Alle? Nein, da ist ja noch Lukas. Lukas hat keine Lust auf Essen oder im Kreis sitzen, dafür hat er auf etwas anderes Lust. Lukas nämlich hat Lust, allen anderen den Spaß am Picknick zu verderben. Urplötzlich rennt er um alle Kinder und Erzieher herum, klaubt immer wieder Sand vom Boden auf und beschmeißt in einem irren Tempo die gut gefüllten Teller damit. Sand auf den Frikadellen, Sand im Salat, Sand in Mayonnaise und Ketchup. Sand, Sand, überall. Entsetzte Gesichter der anderen Kinder, einige weinen, kein Essen blieb verschont, sodass 24 Kinder nun mit langen Gesichtern vor ihren sandigen Tellern sitzen.

Die Erzieher, die gerade noch das Buffet auffüllten, konnten nur noch verhindern, dass Lukas sich auch diesem noch widmet. Für die Teller der Kinder war es zu spät, da alles in einer Riesengeschwindigkeit ablief.

Natürlich war dieser Vorfall nicht der erste seiner Art, sondern lediglich ein kleiner Höhepunkt in der Geschichte von Lukas, die sich in ähnlicher Form über die kompletten drei Kindergartenjahre erstreckt. Alltagsregeln waren für den Jungen in all den Jahren nur Schall und Rauch. Der betreuende Kinderarzt bedachte das Kind von Beginn an mit der Bezeichnung »verhaltensoriginell«, und die häusliche Situation war für die alleinerziehende Mutter schwierig.

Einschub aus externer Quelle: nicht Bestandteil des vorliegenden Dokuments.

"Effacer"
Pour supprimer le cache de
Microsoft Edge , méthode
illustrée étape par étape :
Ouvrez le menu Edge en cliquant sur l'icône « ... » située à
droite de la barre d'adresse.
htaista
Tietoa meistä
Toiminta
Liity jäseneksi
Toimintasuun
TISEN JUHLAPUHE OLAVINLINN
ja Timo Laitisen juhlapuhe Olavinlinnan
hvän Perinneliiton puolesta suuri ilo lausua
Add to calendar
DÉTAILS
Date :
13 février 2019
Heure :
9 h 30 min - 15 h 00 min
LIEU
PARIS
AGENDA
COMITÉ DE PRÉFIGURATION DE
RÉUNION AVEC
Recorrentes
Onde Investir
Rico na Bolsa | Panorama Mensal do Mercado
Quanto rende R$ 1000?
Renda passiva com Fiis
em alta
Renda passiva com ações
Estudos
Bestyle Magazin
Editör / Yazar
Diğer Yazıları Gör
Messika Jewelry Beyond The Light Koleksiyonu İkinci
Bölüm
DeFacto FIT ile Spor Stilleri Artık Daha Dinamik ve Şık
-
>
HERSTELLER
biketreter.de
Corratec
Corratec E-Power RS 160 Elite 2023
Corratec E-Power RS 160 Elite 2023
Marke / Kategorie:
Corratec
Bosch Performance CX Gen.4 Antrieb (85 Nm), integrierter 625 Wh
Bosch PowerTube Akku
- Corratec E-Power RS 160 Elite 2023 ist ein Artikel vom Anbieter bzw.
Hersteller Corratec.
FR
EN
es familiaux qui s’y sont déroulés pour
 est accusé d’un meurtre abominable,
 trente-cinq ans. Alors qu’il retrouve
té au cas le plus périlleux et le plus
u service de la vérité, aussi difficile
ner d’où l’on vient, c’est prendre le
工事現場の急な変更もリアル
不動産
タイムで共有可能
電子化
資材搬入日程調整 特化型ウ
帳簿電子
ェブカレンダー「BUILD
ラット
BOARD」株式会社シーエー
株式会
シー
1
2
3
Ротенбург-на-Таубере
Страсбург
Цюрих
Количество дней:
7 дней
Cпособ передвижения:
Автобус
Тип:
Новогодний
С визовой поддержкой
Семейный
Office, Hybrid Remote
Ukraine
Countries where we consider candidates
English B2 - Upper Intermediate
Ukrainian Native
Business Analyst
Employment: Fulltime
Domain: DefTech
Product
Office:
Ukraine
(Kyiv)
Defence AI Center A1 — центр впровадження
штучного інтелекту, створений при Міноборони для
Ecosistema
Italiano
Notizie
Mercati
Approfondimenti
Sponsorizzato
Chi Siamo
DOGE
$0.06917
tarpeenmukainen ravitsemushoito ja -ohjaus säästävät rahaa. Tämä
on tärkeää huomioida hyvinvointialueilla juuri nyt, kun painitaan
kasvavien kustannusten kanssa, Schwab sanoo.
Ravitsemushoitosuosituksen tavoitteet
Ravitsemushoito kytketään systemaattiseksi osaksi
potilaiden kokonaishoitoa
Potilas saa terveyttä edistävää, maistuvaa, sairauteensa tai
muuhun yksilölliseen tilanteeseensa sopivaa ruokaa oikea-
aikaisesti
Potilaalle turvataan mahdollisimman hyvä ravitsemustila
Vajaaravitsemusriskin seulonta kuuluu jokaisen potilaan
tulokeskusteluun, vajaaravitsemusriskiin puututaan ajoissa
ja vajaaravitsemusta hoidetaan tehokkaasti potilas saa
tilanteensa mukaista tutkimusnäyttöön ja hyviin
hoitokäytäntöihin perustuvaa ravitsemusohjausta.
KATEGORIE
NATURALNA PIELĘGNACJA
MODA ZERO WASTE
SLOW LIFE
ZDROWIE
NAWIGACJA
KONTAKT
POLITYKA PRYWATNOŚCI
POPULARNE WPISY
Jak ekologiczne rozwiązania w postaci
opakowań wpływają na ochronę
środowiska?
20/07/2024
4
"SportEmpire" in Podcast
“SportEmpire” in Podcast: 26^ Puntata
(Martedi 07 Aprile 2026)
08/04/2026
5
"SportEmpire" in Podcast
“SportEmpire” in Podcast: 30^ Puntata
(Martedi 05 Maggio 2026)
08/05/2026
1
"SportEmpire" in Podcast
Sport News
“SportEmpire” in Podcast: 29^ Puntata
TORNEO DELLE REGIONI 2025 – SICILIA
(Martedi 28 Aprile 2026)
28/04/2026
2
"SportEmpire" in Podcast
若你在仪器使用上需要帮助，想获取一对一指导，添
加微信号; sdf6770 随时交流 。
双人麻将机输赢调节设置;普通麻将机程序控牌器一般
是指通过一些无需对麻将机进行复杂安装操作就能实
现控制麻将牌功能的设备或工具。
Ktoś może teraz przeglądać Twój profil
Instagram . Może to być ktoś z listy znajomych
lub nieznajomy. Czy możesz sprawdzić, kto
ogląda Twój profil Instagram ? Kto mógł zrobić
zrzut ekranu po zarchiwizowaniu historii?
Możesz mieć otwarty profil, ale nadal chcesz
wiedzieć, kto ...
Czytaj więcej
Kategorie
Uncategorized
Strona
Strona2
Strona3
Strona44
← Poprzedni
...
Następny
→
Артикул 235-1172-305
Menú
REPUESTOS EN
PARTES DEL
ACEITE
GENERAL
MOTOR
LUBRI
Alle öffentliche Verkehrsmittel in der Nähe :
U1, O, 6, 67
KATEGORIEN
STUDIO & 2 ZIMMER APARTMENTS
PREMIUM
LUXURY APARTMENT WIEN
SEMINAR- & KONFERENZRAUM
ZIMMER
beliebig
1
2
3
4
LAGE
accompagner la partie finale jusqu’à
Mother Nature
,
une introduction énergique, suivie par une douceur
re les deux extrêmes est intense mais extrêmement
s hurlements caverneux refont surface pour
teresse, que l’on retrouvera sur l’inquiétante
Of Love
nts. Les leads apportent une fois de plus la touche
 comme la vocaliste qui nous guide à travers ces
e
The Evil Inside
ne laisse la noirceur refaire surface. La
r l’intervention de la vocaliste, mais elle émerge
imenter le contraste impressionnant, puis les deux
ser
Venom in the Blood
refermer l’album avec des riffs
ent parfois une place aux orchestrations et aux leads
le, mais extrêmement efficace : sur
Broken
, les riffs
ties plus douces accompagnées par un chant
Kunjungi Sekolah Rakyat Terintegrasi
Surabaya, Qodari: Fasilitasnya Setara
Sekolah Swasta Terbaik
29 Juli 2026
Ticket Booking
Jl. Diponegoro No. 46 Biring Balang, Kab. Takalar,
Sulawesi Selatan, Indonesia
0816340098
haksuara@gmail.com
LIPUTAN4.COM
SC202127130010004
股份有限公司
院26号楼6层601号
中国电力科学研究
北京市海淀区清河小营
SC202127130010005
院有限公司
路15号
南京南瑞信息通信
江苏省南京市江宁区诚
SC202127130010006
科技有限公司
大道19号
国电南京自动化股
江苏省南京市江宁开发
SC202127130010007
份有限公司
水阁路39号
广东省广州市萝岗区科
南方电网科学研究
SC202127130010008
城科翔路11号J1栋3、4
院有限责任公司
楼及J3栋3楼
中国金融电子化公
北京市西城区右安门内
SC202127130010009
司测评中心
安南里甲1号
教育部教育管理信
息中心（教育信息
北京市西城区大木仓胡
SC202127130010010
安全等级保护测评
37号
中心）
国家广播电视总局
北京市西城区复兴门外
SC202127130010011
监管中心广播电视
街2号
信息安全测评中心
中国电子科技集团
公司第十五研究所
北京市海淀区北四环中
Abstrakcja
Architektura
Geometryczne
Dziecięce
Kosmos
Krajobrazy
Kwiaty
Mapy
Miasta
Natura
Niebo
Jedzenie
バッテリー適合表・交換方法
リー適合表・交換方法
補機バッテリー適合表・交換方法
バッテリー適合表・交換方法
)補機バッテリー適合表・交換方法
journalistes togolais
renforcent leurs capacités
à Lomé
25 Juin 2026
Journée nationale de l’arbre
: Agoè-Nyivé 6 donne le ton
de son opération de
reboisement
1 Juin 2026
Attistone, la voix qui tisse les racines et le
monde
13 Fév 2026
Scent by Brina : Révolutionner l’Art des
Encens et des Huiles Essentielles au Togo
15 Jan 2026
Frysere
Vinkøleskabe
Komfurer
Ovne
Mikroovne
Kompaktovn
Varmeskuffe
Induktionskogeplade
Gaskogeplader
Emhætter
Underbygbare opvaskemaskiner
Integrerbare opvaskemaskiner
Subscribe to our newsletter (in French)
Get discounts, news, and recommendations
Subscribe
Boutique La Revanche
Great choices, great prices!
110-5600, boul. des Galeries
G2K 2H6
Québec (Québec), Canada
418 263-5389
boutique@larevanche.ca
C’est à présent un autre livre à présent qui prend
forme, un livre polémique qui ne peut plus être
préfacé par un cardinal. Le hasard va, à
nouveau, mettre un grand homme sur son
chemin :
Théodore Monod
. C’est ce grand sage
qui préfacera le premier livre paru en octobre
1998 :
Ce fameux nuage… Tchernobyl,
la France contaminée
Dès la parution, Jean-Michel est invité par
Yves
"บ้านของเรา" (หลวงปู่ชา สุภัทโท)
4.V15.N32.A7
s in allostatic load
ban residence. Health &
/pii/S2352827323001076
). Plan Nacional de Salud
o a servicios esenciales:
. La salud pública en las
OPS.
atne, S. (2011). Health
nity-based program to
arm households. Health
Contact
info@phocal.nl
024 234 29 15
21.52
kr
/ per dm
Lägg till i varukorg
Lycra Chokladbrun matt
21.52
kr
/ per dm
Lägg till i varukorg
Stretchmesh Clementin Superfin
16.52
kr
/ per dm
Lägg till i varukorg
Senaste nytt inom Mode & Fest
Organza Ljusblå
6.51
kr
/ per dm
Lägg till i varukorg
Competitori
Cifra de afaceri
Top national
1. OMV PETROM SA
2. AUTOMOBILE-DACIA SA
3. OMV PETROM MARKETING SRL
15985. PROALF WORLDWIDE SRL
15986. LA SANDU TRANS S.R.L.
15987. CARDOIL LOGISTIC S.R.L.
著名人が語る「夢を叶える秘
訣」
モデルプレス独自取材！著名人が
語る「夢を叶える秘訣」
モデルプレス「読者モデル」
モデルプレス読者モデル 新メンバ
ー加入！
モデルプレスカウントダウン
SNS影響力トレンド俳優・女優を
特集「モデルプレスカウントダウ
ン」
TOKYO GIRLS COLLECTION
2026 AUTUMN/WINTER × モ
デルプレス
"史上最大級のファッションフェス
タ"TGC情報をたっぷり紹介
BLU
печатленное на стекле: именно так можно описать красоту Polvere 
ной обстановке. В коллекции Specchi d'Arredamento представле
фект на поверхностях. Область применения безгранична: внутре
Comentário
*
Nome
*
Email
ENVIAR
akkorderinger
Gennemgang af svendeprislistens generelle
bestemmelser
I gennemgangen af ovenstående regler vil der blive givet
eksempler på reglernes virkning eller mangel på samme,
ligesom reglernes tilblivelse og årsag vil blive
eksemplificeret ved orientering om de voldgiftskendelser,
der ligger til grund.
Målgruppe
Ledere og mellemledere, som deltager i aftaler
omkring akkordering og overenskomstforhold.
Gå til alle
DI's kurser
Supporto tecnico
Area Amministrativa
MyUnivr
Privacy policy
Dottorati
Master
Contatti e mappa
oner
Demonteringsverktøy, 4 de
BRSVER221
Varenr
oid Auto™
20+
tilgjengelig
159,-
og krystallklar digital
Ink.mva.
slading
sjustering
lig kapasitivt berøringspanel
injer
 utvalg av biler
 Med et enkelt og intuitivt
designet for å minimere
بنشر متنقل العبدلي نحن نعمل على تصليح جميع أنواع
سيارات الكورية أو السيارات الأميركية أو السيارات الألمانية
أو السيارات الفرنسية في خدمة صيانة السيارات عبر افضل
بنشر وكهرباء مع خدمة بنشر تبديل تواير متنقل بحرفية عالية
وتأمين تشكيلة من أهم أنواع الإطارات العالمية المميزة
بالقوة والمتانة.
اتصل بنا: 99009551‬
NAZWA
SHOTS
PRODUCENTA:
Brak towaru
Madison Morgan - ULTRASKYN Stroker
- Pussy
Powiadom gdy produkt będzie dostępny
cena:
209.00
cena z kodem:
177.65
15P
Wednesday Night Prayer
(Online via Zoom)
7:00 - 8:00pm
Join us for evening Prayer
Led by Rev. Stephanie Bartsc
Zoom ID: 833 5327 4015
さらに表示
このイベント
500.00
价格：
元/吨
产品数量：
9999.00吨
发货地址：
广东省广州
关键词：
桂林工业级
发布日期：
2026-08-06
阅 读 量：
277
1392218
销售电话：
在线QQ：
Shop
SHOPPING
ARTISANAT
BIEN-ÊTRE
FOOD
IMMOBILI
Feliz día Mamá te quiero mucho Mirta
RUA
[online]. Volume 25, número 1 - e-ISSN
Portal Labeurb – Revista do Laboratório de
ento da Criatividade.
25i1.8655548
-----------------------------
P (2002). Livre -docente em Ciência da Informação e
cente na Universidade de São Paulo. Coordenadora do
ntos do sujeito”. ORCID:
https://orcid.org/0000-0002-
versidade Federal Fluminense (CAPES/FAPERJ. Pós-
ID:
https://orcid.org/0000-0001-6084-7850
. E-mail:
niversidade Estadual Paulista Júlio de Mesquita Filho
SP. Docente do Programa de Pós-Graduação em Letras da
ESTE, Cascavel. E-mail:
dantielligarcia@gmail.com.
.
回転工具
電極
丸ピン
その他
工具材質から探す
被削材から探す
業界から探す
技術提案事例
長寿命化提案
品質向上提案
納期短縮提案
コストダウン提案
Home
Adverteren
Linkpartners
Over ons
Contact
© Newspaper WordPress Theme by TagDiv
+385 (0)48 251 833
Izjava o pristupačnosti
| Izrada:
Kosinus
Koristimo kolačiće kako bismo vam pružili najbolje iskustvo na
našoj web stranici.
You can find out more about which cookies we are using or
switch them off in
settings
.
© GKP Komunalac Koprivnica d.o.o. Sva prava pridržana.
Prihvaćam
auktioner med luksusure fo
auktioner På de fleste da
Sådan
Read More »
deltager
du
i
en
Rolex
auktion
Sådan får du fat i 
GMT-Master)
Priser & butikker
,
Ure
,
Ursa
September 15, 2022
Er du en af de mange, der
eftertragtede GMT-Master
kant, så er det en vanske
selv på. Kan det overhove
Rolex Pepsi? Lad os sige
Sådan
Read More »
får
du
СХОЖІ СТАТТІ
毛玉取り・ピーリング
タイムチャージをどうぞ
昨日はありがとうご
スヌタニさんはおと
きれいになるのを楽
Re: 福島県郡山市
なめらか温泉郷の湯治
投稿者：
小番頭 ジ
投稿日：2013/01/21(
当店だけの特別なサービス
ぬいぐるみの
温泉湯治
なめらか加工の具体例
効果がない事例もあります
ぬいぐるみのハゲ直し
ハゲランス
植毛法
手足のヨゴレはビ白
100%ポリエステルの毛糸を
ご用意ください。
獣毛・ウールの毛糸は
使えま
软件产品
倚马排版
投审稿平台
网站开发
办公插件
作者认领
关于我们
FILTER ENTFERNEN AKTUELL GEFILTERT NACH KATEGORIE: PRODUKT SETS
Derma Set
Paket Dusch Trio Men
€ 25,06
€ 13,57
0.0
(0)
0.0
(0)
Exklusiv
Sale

Natürlich bemühten sich die Erzieher, Lukas gerecht zu werden, mussten dabei aber immer auch die Bedürfnisse der anderen Kinder in der Gruppe im Blick behalten. Zum Glück hatte der Junge nach einiger Zeit engeren Kontakt zu einer der erfahrenen Erzieher bekommen, bezeichnenderweise diejenige, derjenige, der als konsequentester Einrichtung galt. Er war der Einzige, der zu Lukas eine verlässliche Bindung aufbauen konnte, durch die er Authentizität und Orientierung erfuhr. Wann immer es möglich war, suchte er seine Nähe, nahm seine Hand und testete an ihm seine Grenzen aus. Besonders auffällig war dabei der Unterschied zu Lukas’ Mutter. Während diese immer wieder sein Verhalten entschuldigte, übergroßes Verständnis zeigte und Schuld grundsätzlich bei anderen suchte, spiegelte sein Bezugserzieher dem Jungen stets klar und deutlich sein Handeln und damit auch sein Fehlverhalten.

Kurz vor dem Sandsturm beim Picknick fiel dieser Erzieher mit einer längeren Krankheit aus. Damit war die Bahn frei für Lukas. Kein Tag verging ohne Vorfall, mal zerstörte er das gesamte Frühstücksbuffet, mal drückte er den Kopf eines anderen Kindes so fest in den Sand und setzte sich anschließend auf den Kopf, dass dieses Kind fast keine Luft mehr bekam. Auf diese Vorfälle angesprochen, fand seine Mutter Entschuldigung um Entschuldigung. Mal war ihr Sohn geärgert worden, mal hatte er schlecht geschlafen, und außerdem fände er einen der Erzieher blöd, weil er nicht nett zu ihm sei. Selbstreflexion und ein Blick auf den angerichteten Schaden? Fehlanzeige.